Collected data
------------------------------------------------
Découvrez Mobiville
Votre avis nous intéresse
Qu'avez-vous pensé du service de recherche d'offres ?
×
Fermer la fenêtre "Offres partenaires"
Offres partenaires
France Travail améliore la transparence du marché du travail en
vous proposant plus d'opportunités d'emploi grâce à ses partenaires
------------------------------------------------
→ **Task to complete**
Take the entries and print them exactly. Keep every line.

→ **Response to this exercise**
Découvrez Mobiville
Votre avis nous intéresse
Qu'avez-vous pensé du service de recherche d'offres ?
×
Fermer la fenêtre "Offres partenaires"
Offres partenaires
France Travail améliore la transparence du marché du travail en
vous proposant plus d'opportunités d'emploi grâce à ses partenaires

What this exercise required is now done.